Fake news in India is like air pollution in Delhi – toxic, stubborn and growing stronger.
Front page of newspaper with fake news headline and dummy texts isolated on white
Getty Images/iStockphoto
Front page of newspaper with fake news headline and dummy texts isolated on white

The Collins Dictionary has said the "word of the year" is "fake news" though of course that's two words. It had seen an unprecedented usage increase of 365% since 2016. "Fake news today is legitimate news," it said.

Helen Newstead, the head of language content, said, "Fake news, either as a statement of fact or as an accusation, has been inescapable, contributing to the undermining of society's trust in news reporting."

While Trump may have helped Fake News win the word-of-the-year mantle, India has been quite a fake news factory.

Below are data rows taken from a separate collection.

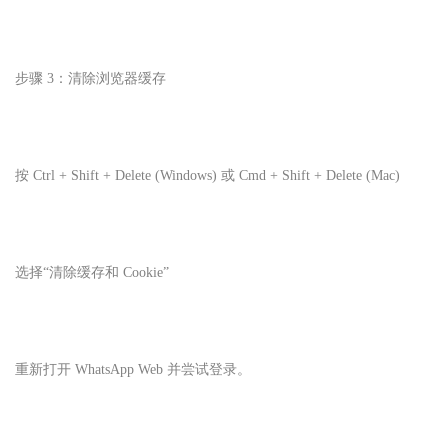
步骤 3：清除浏览器缓存
按 Ctrl + Shift + Delete (Windows) 或 Cmd + Shift + Delete (Mac)
选择“清除缓存和 Cookie”
重新打开 WhatsApp Web 并尝试登录。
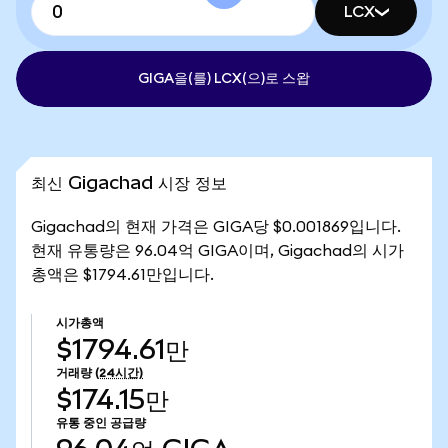
LCX
GIGA을(를) LCX(으)로 스왑
최신 Gigachad 시장 정보
Gigachad의 현재 가격은 GIGA당 $0.001869입니다.
현재 유통량은 96.04억 GIGA이며, Gigachad의 시가
총액은 $1794.61만입니다.
시가총액
$1794.61만
거래량
(24시간)
$174.15만
유통 중인 공급량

Now, according to Asian Age, the government is contemplating cracking down on fake news.

And about time. Fake news in India is like air pollution in Delhi – toxic, stubborn and growing stronger.

The government has said official advertisements should be denied to outlets that indulge in "unethical reporting", news published out of "bad intent" and "fake news".

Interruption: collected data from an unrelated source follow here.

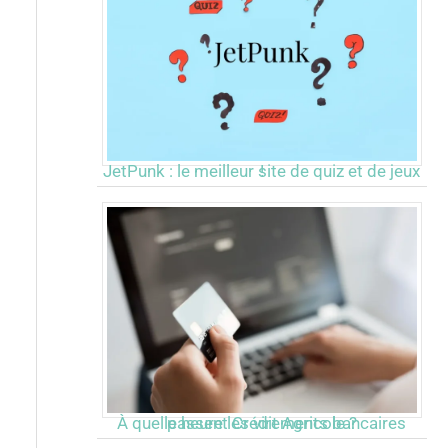
JetPunk : le meilleur site de quiz et de jeux !
À quelle heure les virements bancaires passent Crédit Agricole ?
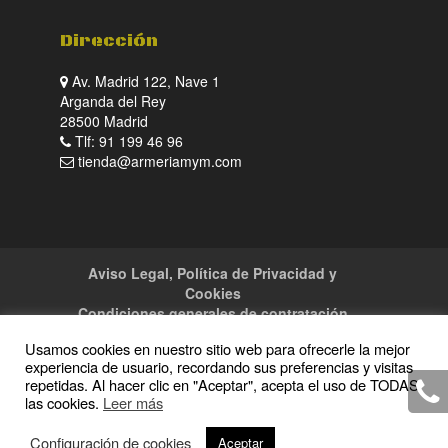
Dirección
Av. Madrid 122, Nave 1
Arganda del Rey
28500 Madrid
Tlf: 91 199 46 96
tienda@armeriamym.com
Aviso Legal, Política de Privacidad y
Cookies
Condiciones generales de contratación
Tienda
Servicios
Sitemap
Contacto
Usamos cookies en nuestro sitio web para ofrecerle la mejor
experiencia de usuario, recordando sus preferencias y visitas
repetidas. Al hacer clic en "Aceptar", acepta el uso de TODAS
las cookies.
Leer más
Copyright · 2016 Armeria M y M · Todos los
Configuración de cookies
Aceptar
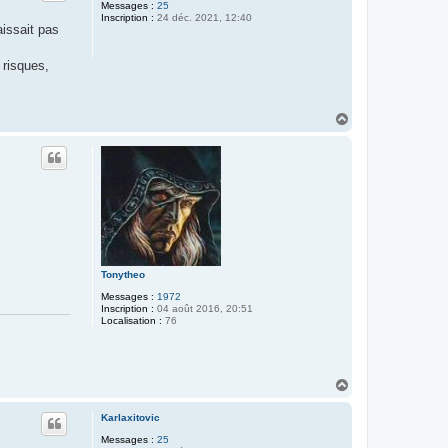
Messages :
25
Inscription :
24 déc. 2021, 12:40
aissait pas
 risques,
H
a
u
t
Tonytheo
Messages :
1972
Inscription :
04 août 2016, 20:51
Localisation :
76
H
a
u
Karlaxitovic
t
Messages :
25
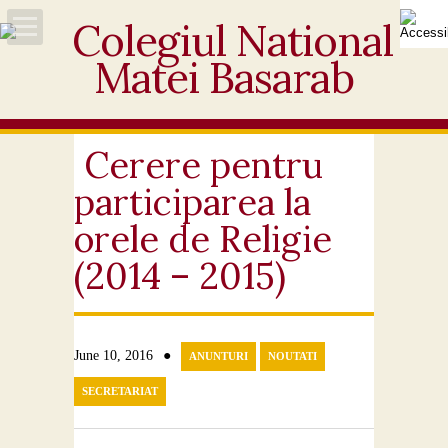
Acasă
Despre noi
Cerere pentru
participarea la
Noutăți
orele de Religie
Personal
(2014 – 2015)
Activități educative
Elevi
●
June 10, 2016
ANUNTURI
NOUTATI
SECRETARIAT
Ofertă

The Directorate of Advertising & Visual Publicity will stop release of advertisements to such publications. Until now the print media policy already stated a newspaper could be suspended from empanelment if it was found to have deliberately submitted false information regarding circulation.

This is not symbolic. Government ads are a major source of revenue for media.

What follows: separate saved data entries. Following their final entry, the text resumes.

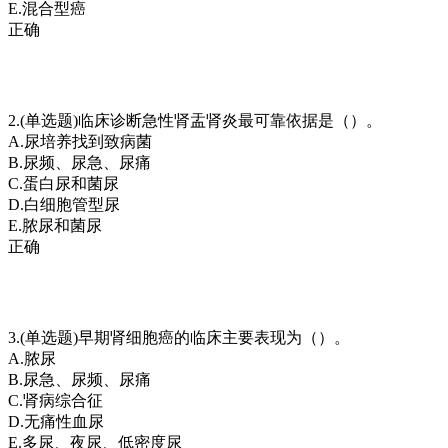
E.混合型癌
正确
2.(单选题)临床诊断急性肾盂肾炎最可靠依据是（）。
A.尿培养找到致病菌
B.尿频、尿急、尿痛
C.蛋白尿和菌尿
D.白细胞管型尿
E.脓尿和菌尿
正确
3.(单选题)早期肾细胞癌的临床主要表现为（）。
A.脓尿
B.尿急、尿频、尿痛
C.肾病综合征
D.无痛性血尿
E.多尿、夜尿、低密度尿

The devil, as always, lies in the details. What is fake news? And who defines it? Who defines bad intent? Clearly one person's fake news is another person's truth or at least their agenda.

Fake news in India is like air pollution in Delhi – toxic, stubborn and growing stronger.

Take a few recent examples:

During the riots in Basirhat, an image of a burning vehicle was sent out as part of a call to #SaveBengal. It was shared by Nupur Sharma, BJP spokesperson from Delhi and used on a flyer for protests. The image, it turned out, was from the 2002 Gujarat riots under Narendra Modi's watch.

BJP IT cell head Amit Malviya has been caught more than once peddling fake news, tweets he has refused to take down even after they have been proved to be false. Once he circulated a mischievously edited video clip of NDTV anchor Ravish Kumar. Another time during the Ram Rahim trial he posted a picture of Rahul Gandhi meeting Sant Niranjan Dass of Dera Sach Khand Ballan but captioned it as "Rahul Gandhi visited Dera Sach Sauda as recently as Jan 2017 to seek support."

BJP leader Priti Gandhi posted Julian Assange's fake endorsement of Narendra Modi for Prime Minister which Wikileaks had to deny.

These could be honest mistakes. Who among us has not fallen for fake news, especially when it fits our ideological bias? But sometimes it's far more deliberate and it comes from within the government itself, not some mischief monger on social media.

The state-run Press Information Bureau infamously photoshopped a picture of Narendra Modi looking at flood-ravaged Chennai with divyadrishti clarity through his chopper window. And of course, that iconic "rare" picture of Modi sweeping the floor at a 1988 RSS rally turned out to be a well-morphed fake photo.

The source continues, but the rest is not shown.